A recent entry to the GMT Games P500 pre-order list has caught my eye. Designed by Richard Garfield, Founders of Revick is an economic game focusing on rival companies competing with each other as they settle on an Earth-like planet. The game is for three to five players, ages 13+, and plays in 90 to 120 minutes. The Richard Garfield design has made the cut and you can still score the P500 price of $60.00 with an eventual MSRP of $87.00.

About the game:

Richard Garfield’s Founders of Reyvick is a 3-5 player economic game of speculation and competition on the newly settled world of Reyvick. Each player controls a company just starting out on the planet and attempting to amass the most wealth and craft the greatest legacy. Players deploy their Partners to collect resources from their assets and complete projects furthering research, exploration, and building across the planet. At the end of the game, the player with the greatest combination of wealth, assets, and projects wins the game. Founders of Reyvick is set in the dynamic and exciting Away Team universe, created by John Butterfield.
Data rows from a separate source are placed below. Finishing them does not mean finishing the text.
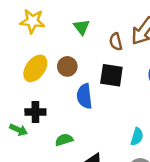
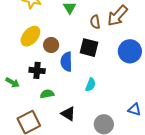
brown circle: (67, 66) -> (51, 45), moved
black cross: (35, 112) -> (37, 70), moved
cyan semicircle: (137, 137) -> (90, 85), moved

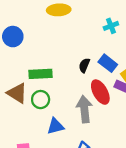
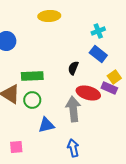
blue rectangle: (108, 63) -> (98, 54), moved
red ellipse: (100, 92) -> (88, 93), turned -45

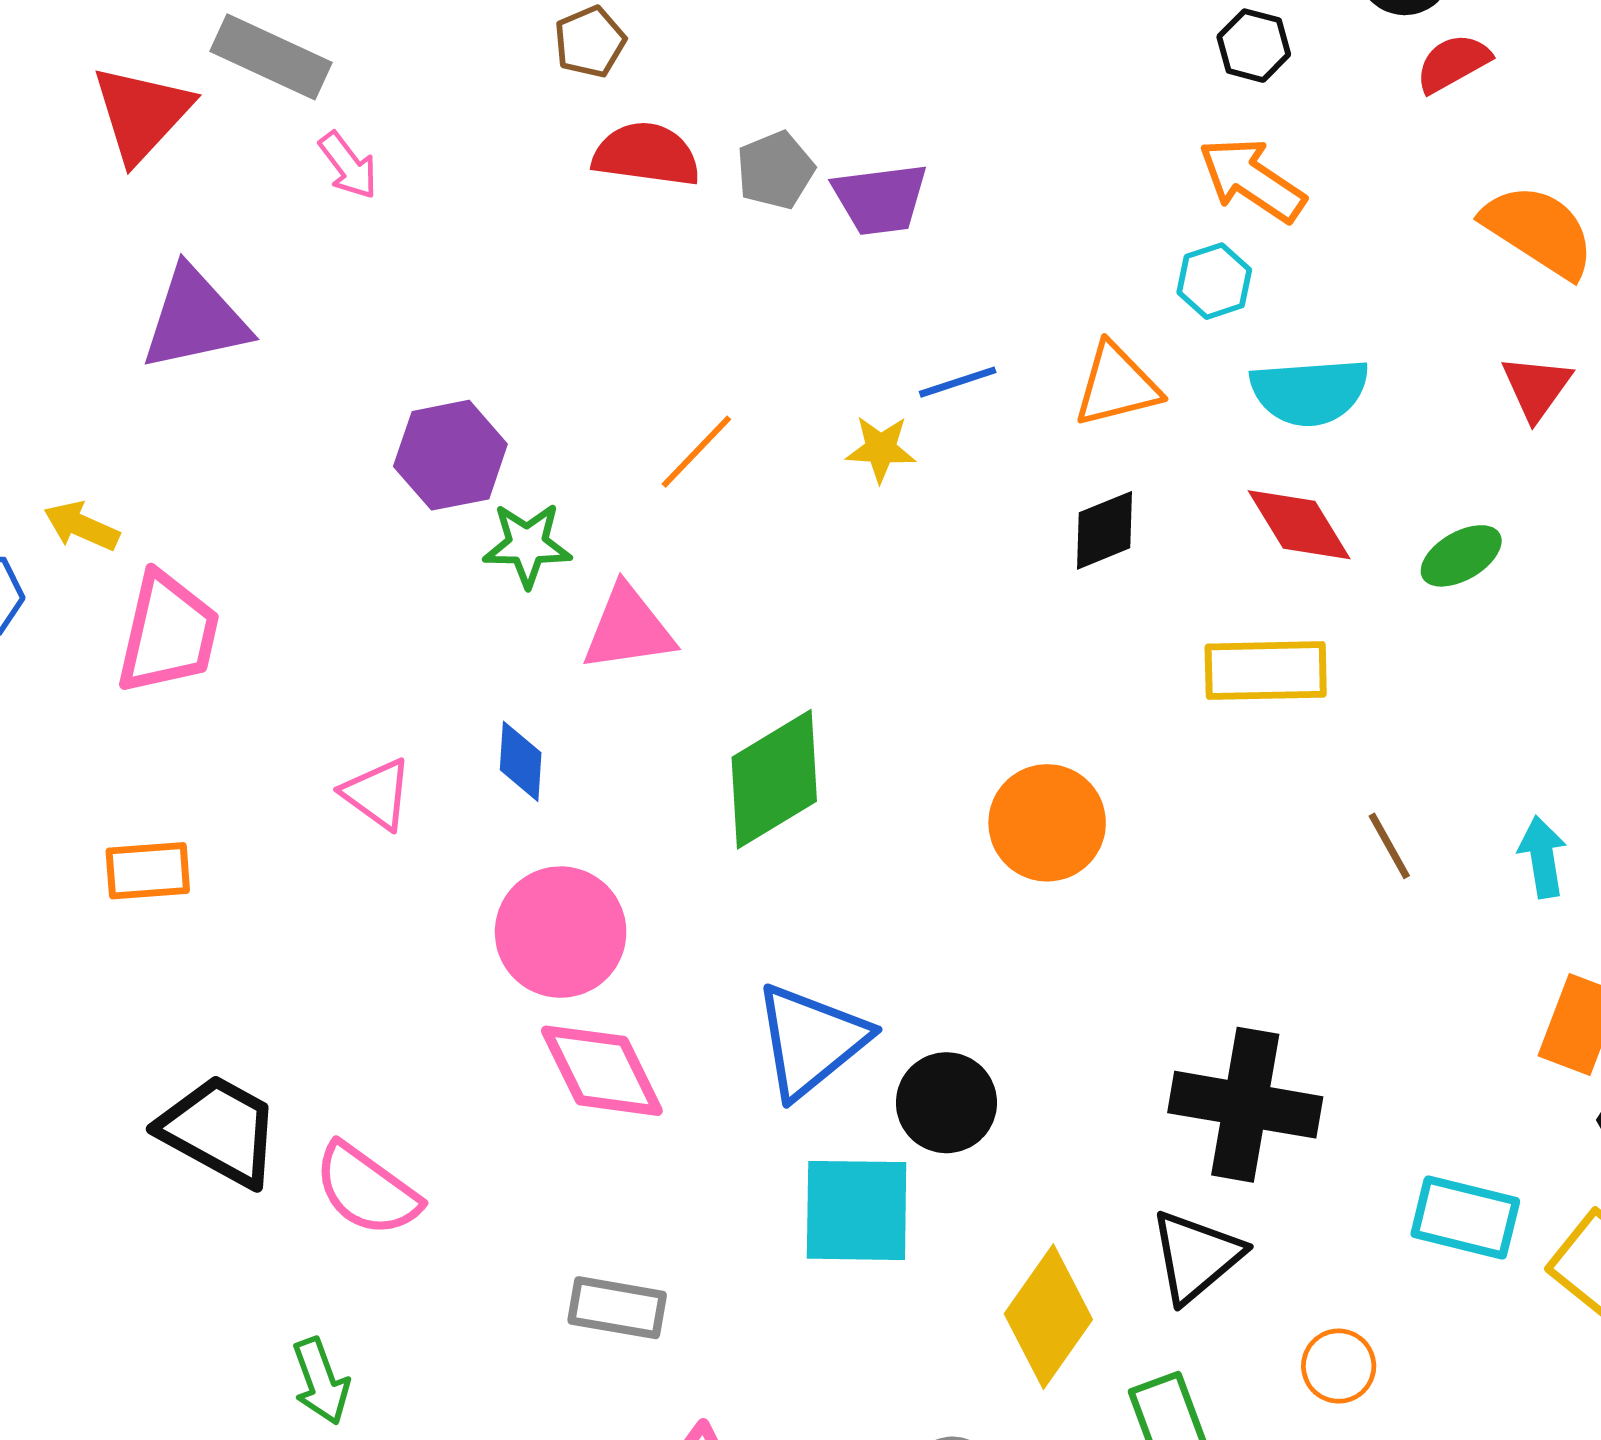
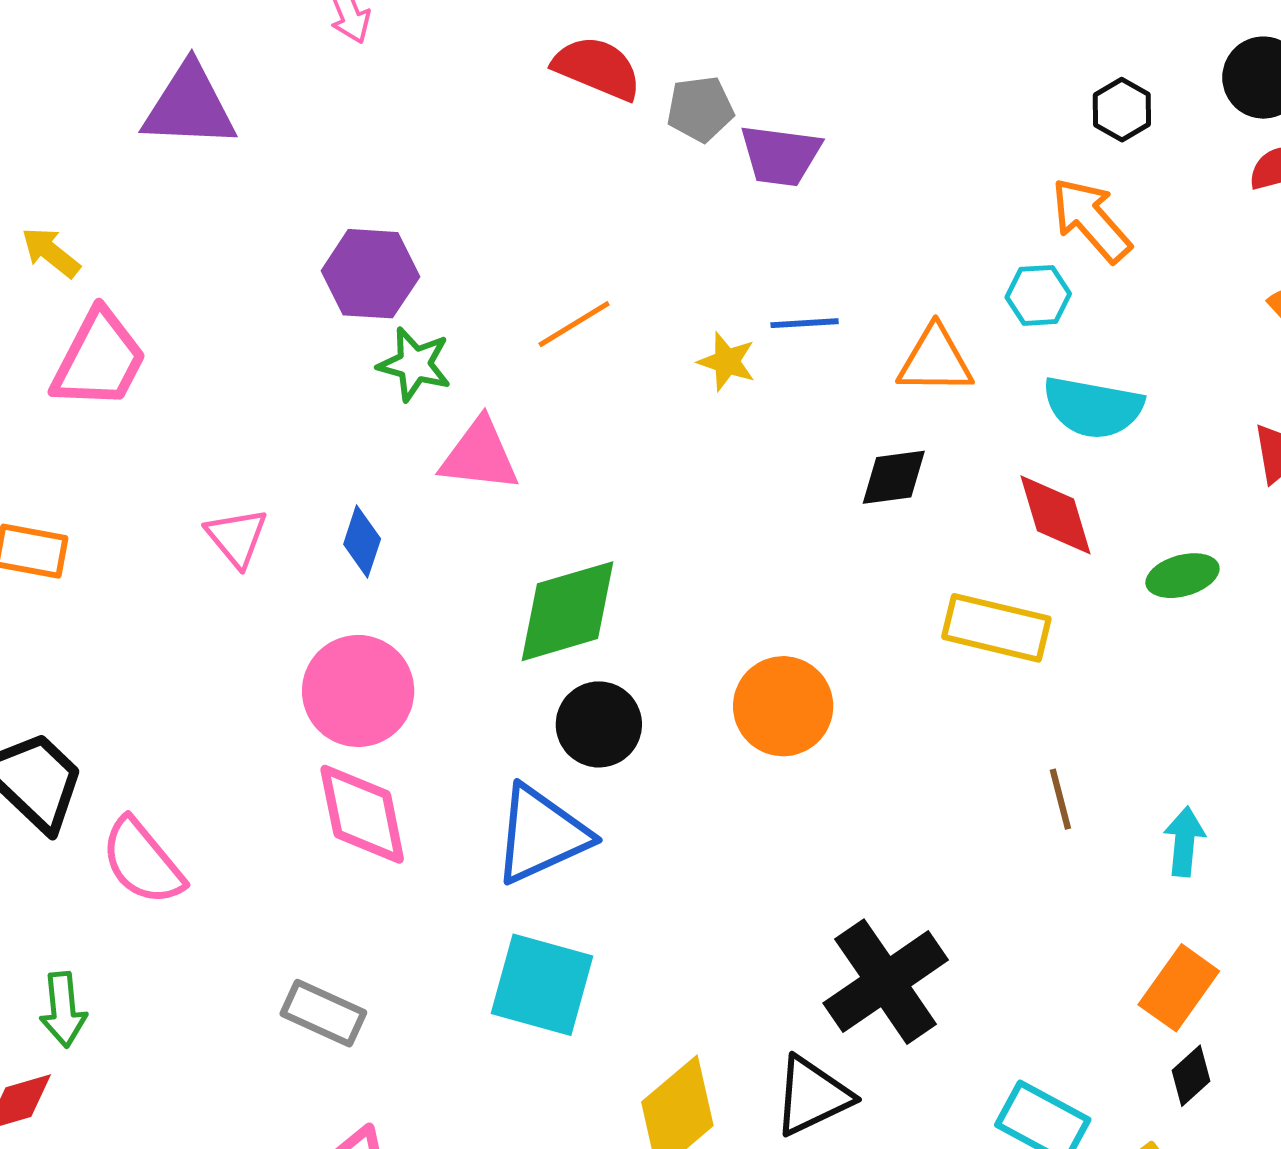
black circle: (946, 1103) -> (599, 724), moved
black cross: (1245, 1105) -> (886, 982), turned 31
Reyvick is an Earth-like planet of oceans and land masses teeming with life. Although its dense atmosphere is generally breathable, concentrations of geothermal emissions create spots of toxic mist. The flora appears varied and plentiful. Initially no evidence of cultures or artificial structures were found. However, after spending two weeks surveying the planet’s surface, the away teams detected a plethora of trails and ruined stone structures scattered across the planet’s varied biomes.

Reyvick is a planet unlike any other yet found: the planet boasts an especially diverse ecosystem, exotic flora and fauna, and even mysterious and unexplained ruins. This diversity is a unique opportunity for the human race—and for your company. In addition to abundant life, early exploration teams discovered deposits of a material with properties that were previously believed to be impossible. Due to the difficulties in extracting this material from the planet, scientists gave it the tongue-in-cheek nickname of “Unobtanium”—a name which stuck in the public consciousness. Yet the possibilities for Unobtanium seem endless, and the potential profits are unfathomable.
The game is based on the economic theories of Nobel Prize Winning economist William Vickrey, as well as the writings of Eric Posner and Glen Weyl, especially their book Radical Markets.